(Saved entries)
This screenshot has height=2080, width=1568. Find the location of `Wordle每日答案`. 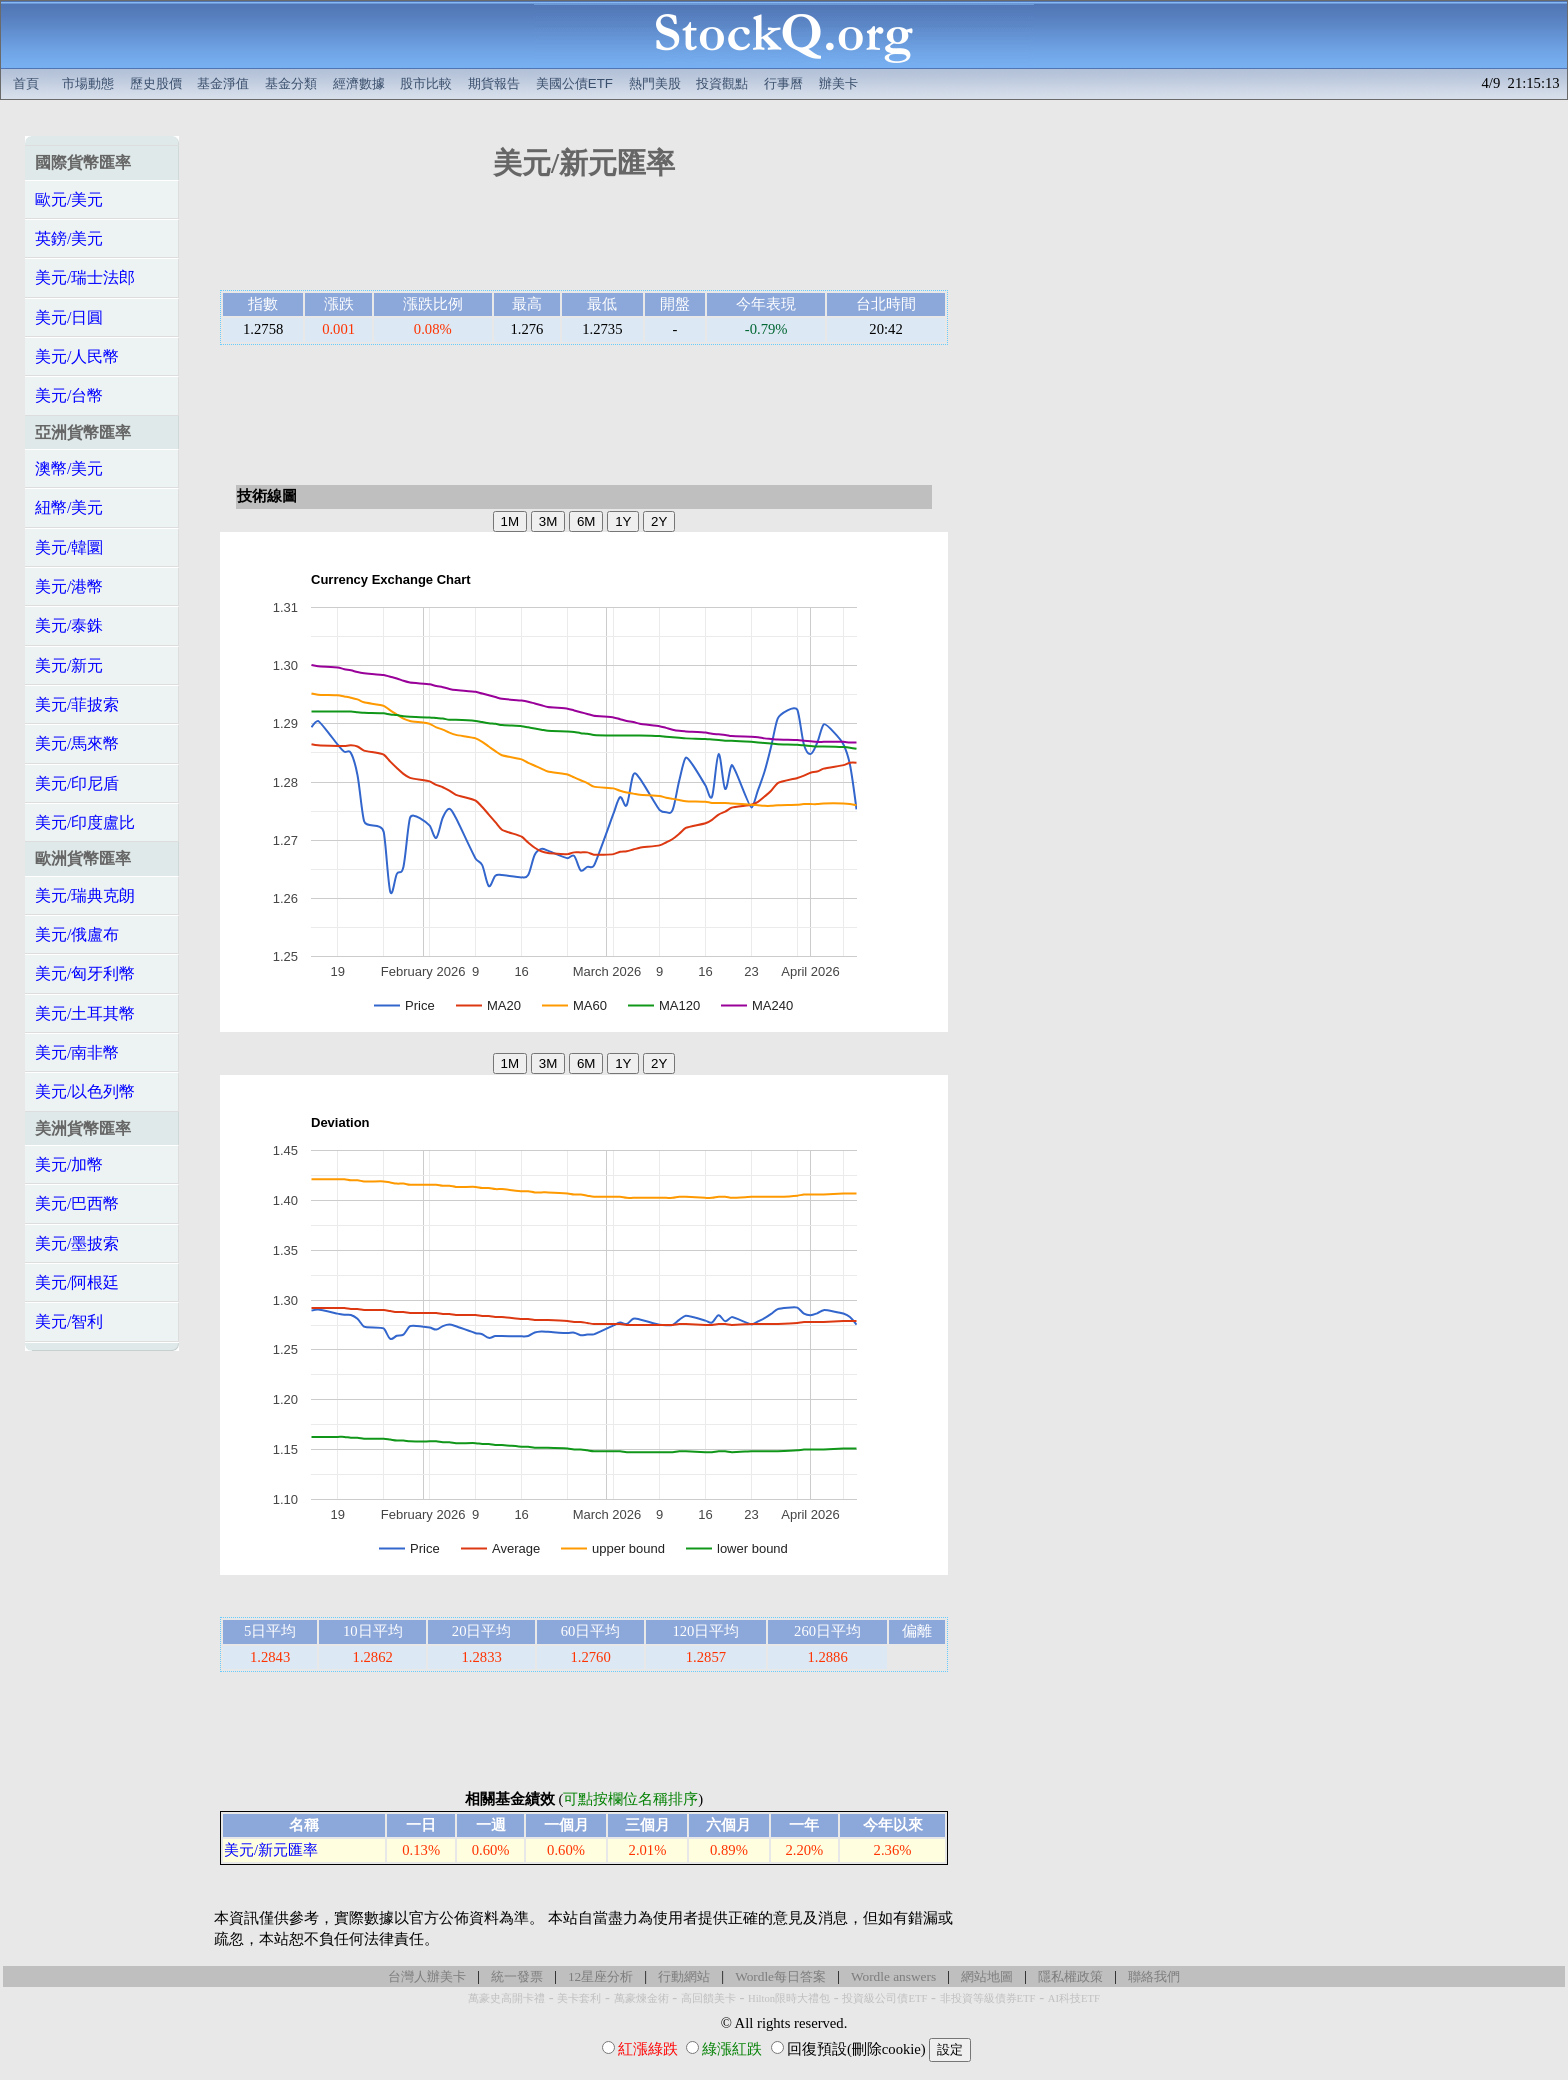

Wordle每日答案 is located at coordinates (780, 1976).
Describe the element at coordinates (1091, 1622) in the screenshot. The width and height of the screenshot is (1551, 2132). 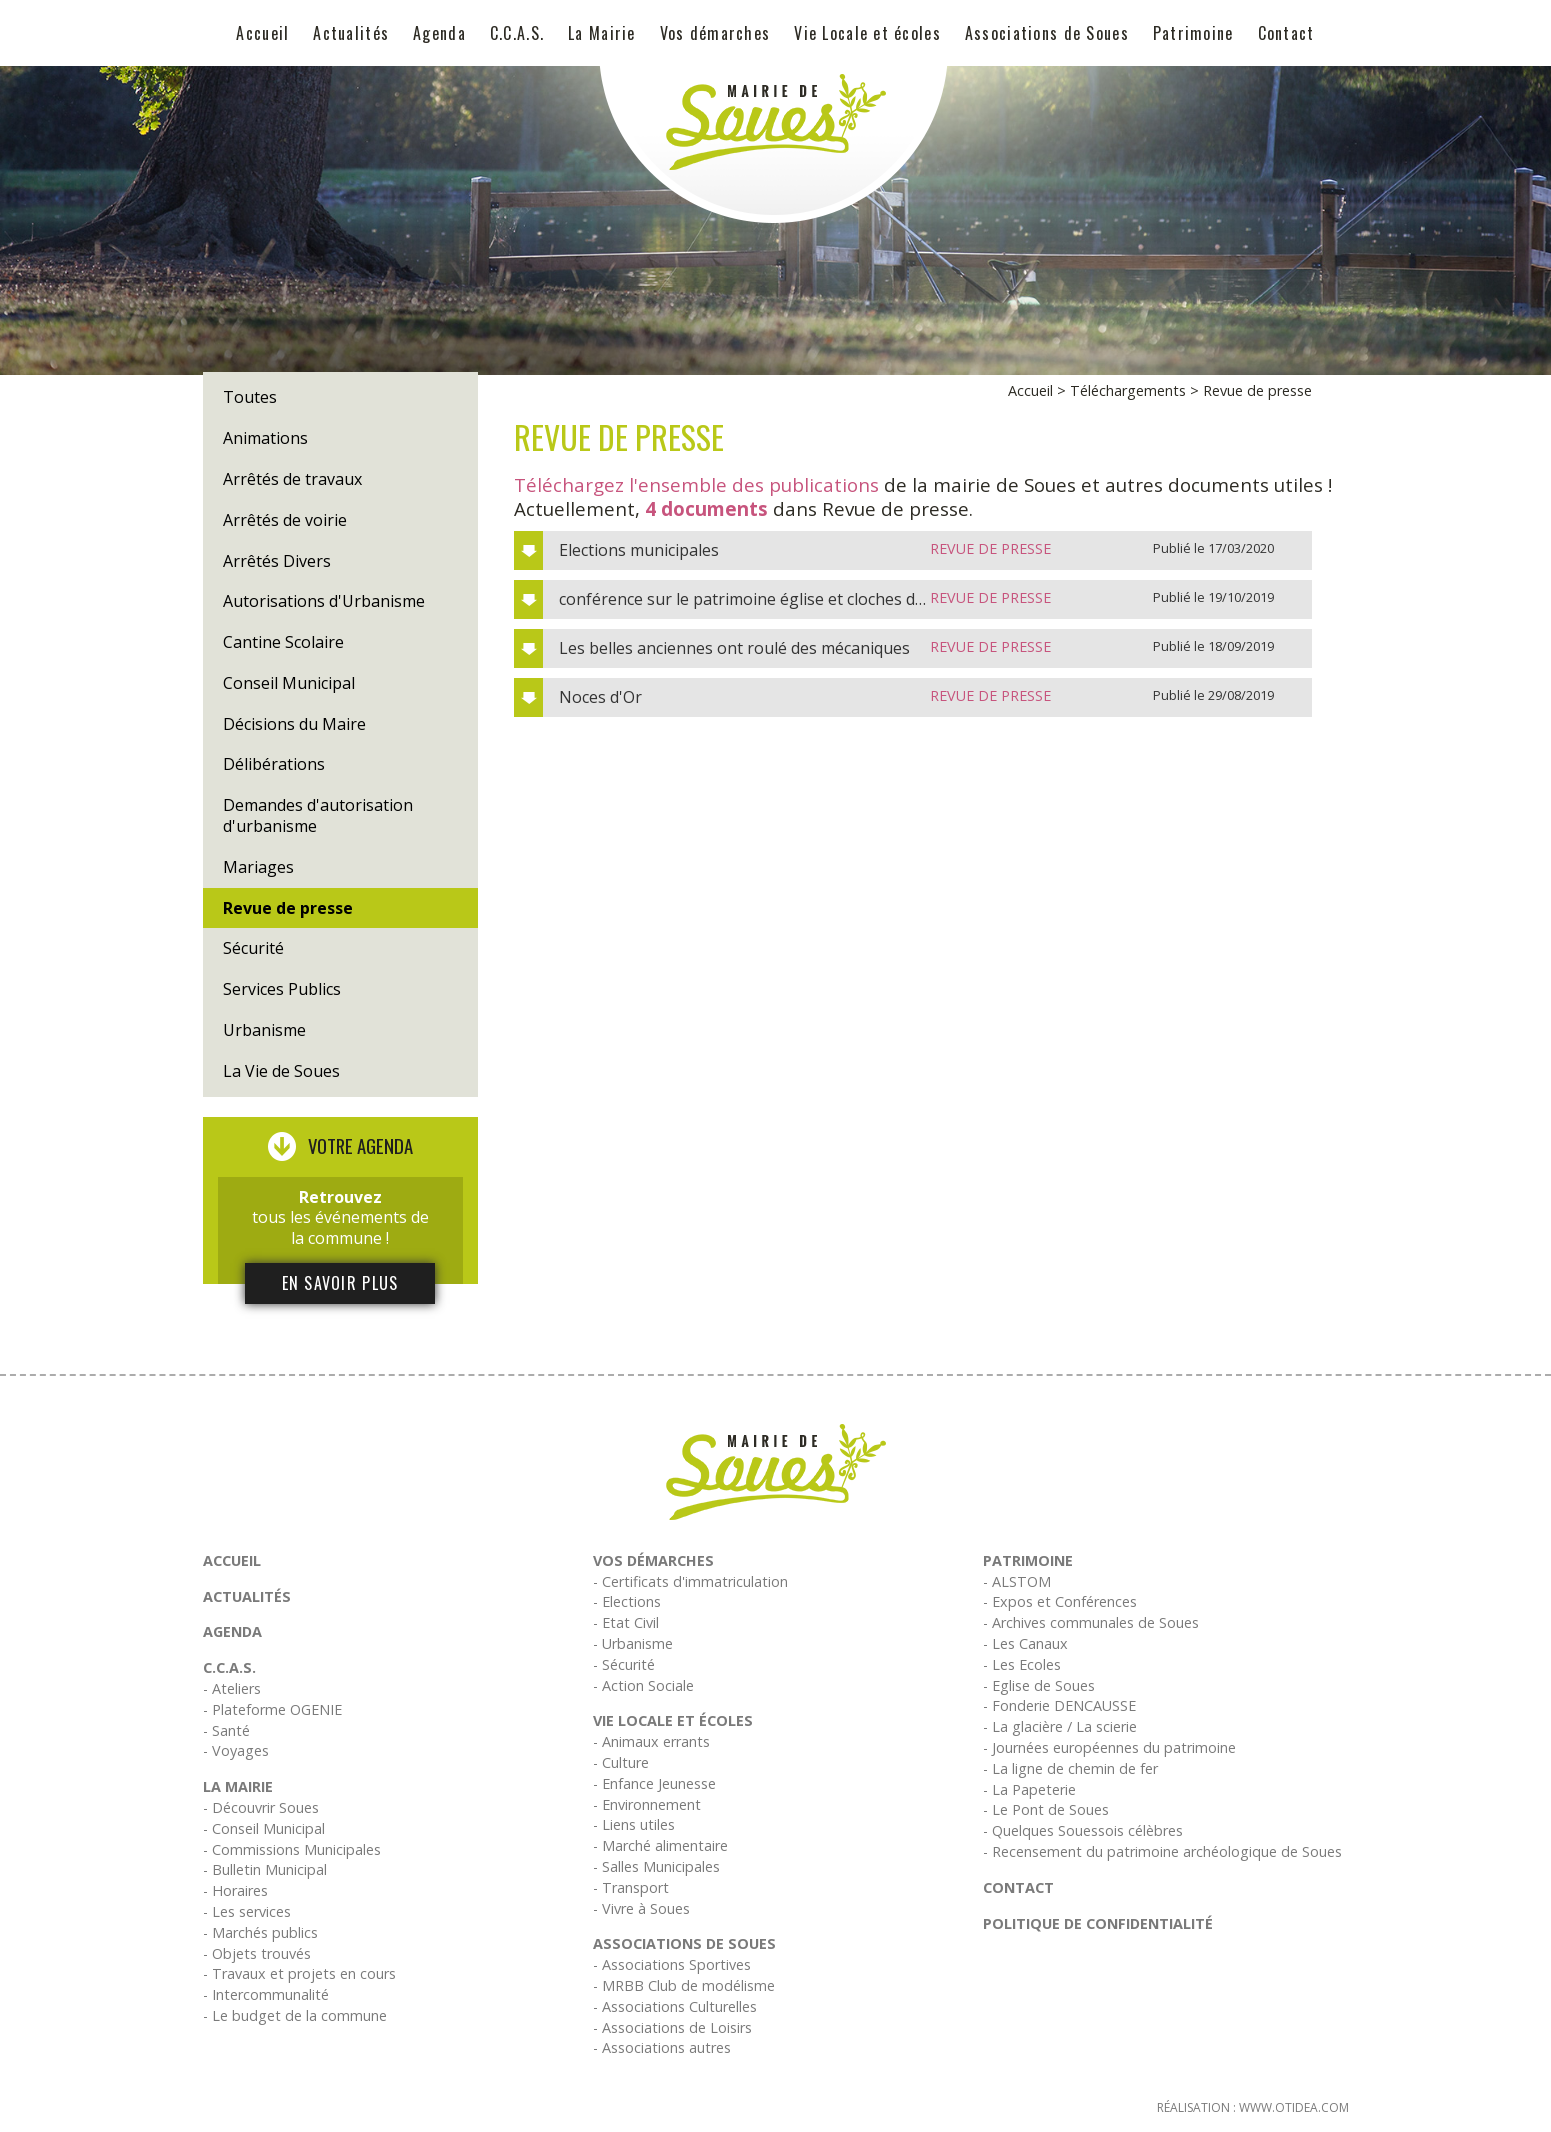
I see `- Archives communales de Soues` at that location.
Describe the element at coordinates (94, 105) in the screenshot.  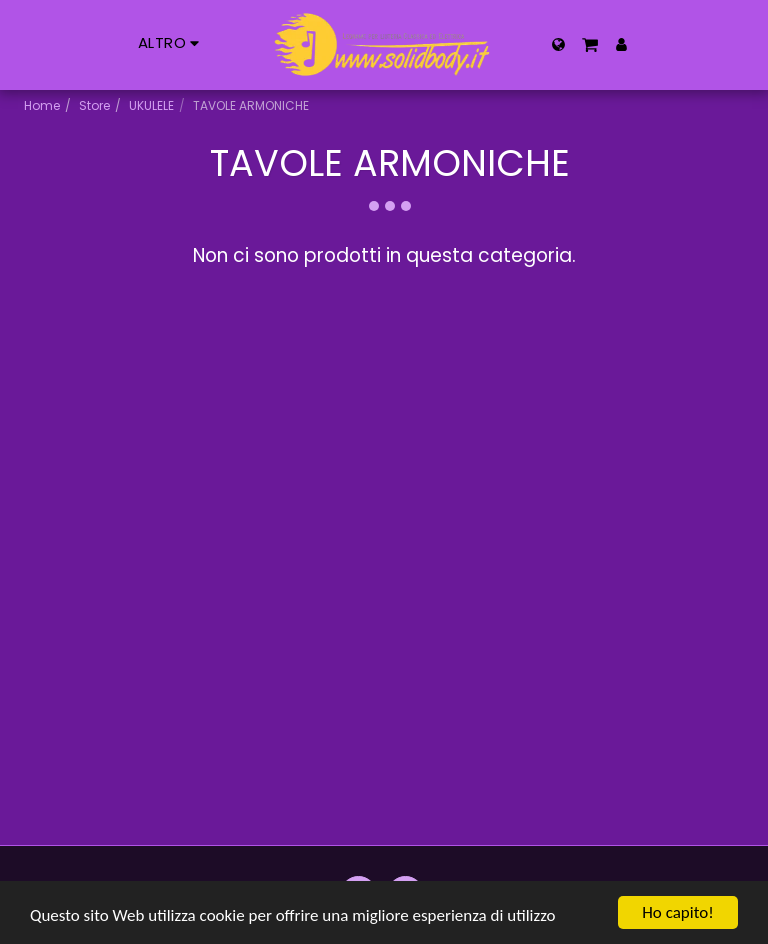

## Exercise description:
Restate every record above word for word, without images.

## Answer box:
This screenshot has height=2080, width=1568. Find the location of `Wordle每日答案`. 

Wordle每日答案 is located at coordinates (780, 1976).
Describe the element at coordinates (1091, 1622) in the screenshot. The width and height of the screenshot is (1551, 2132). 
I see `- Archives communales de Soues` at that location.
Describe the element at coordinates (94, 105) in the screenshot.  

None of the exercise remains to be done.